**Problem description:** Once the images are removed, repeat all of the entries exactly.

**Transcribed page contents:**
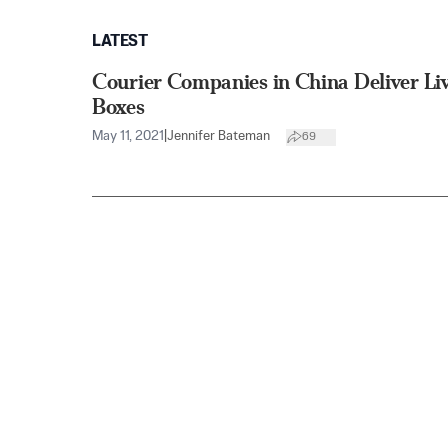
LATEST
Courier Companies in China Deliver Li
Boxes
May 11, 2021
|
Jennifer Bateman
69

**Completed exercise:**
LATEST
Courier Companies in China Deliver Li
Boxes
May 11, 2021
|
Jennifer Bateman
69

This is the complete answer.